Gastón Otreras

Personal information
- Full name: Óscar Gastón Otreras
- Date of birth: 24 August 1985 (age 40)
- Place of birth: Quilmes, Argentina
- Height: 1.73 m (5 ft 8 in)
- Position: Midfielder

Youth career
- Boca Juniors

Senior career*
- Years: Team / Apps / (Gls)
- 2006–2007: Huracán TA / 23 / (2)
- 2007–2008: Central Español / 28 / (2)
- 2008–2012: Tijuana / 99 / (7)
- 2011: → Bella Vista (loan) / 15 / (1)
- 2012: → La Piedad (loan) / 7 / (0)
- 2012: Central Español / 5 / (0)
- 2013: Aldosivi / 8 / (0)
- 2013–2014: Juventud Las Piedras / 12 / (4)
- 2015: CA Fénix / 14 / (0)

= Gastón Otreras =

Argentine footballer

Gastón Otreras (born August 24, 1985, in Buenos Aires, Argentina) is an Argentine retired footballer.

==Career==
Otreras is a graduate of Boca Juniors, but was unable to break into the first team. His professional career started in 2006, playing with Argentine Second Division club Huracán de Tres Arroyos.
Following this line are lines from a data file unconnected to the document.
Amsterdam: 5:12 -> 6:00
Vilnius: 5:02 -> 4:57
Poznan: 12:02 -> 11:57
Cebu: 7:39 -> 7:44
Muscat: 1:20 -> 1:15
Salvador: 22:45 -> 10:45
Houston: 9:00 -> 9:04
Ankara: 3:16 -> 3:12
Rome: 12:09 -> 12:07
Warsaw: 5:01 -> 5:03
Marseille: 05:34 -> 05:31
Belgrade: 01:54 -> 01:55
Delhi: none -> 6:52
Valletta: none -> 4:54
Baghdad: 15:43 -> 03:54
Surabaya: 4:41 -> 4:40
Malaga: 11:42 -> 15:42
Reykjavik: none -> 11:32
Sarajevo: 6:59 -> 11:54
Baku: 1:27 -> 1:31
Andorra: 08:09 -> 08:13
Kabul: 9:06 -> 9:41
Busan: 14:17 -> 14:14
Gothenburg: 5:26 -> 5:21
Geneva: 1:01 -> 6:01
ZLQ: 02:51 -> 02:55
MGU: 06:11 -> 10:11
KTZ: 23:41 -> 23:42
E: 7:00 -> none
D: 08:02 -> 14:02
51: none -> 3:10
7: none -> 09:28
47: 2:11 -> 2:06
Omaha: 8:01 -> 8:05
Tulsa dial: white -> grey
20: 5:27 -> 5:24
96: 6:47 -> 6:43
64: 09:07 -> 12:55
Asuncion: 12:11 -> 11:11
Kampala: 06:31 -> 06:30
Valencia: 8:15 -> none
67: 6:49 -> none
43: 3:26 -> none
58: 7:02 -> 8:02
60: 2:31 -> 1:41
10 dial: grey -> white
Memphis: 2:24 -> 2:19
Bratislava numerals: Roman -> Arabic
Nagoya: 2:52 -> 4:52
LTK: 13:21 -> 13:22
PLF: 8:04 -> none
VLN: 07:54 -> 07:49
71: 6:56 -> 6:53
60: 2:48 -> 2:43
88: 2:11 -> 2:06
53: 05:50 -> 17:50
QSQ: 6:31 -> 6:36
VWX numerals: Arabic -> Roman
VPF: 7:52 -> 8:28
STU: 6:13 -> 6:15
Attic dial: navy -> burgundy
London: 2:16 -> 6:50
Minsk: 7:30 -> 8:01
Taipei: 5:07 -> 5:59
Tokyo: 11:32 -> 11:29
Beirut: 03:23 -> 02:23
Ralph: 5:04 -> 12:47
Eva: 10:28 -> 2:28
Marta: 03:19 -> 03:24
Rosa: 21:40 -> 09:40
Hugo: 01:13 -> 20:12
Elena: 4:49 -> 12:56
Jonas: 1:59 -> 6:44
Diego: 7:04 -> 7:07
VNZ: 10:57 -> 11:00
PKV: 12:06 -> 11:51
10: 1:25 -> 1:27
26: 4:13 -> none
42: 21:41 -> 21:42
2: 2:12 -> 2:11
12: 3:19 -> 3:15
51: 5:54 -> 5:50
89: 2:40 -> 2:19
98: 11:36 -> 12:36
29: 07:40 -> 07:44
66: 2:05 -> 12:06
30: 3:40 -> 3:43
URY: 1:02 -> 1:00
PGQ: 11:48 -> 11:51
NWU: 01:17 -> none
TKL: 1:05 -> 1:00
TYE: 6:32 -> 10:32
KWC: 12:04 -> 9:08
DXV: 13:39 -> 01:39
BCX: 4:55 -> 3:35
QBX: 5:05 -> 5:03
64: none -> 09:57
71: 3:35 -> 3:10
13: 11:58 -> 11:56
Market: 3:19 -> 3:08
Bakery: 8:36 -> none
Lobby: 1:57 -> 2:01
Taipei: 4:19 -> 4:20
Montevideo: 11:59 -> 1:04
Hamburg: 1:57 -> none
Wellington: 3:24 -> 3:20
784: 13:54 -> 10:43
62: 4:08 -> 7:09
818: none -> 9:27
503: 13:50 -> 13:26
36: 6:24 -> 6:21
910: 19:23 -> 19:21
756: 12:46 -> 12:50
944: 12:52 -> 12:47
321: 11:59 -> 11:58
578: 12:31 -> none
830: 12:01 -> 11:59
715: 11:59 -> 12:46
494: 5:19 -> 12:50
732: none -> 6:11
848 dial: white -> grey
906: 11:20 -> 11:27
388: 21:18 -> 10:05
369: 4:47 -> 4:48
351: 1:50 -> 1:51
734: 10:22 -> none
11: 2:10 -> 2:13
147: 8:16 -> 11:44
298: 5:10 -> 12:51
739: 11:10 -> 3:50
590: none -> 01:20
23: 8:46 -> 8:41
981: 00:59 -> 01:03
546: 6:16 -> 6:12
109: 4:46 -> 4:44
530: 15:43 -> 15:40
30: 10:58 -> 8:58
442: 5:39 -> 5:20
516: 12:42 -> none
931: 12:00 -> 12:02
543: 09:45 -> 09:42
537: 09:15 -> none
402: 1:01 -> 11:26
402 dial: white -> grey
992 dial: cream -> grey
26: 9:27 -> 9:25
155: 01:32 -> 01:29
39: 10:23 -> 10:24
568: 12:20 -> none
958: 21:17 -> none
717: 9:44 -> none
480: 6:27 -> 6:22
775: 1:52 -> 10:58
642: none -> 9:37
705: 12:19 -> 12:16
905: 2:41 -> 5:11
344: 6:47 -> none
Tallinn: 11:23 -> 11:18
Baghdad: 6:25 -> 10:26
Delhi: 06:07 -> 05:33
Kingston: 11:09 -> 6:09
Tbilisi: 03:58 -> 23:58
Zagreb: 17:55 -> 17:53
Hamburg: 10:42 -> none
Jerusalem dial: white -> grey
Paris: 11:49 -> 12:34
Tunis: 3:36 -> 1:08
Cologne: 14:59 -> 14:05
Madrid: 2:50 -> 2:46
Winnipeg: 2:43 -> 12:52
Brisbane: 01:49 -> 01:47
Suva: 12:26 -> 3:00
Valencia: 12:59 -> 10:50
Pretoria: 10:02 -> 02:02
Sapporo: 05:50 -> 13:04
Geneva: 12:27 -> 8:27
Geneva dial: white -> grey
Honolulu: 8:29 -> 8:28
In Summer 2007, after Huracán dropped to the Third Division, Otreras moved to Uruguayan side Central Español, a team based in the capital city, Montevideo. During the season spent in Uruguay, he played 28 matches in the Uruguayan Primera División (22 in the starting line), scoring 2 goals and finishing 13th in the aggregate table.

In July 2008, he was signed by the Mexican side Club Tijuana playing in the Liga de Ascenso. He won the 2010 Apertura, and later in 2011 achieved the promotion with his team to the Mexican Primera División.
Immediately after promotion of Tijuana to the first division, Otreras signed a loan deal with Uruguayan side Bella Vista. After only six months, however, he returned to Mexico, where he joined Second Division side C.F. La Piedad.

In August 2012, he signed a new deal and agreed to return to Central Español.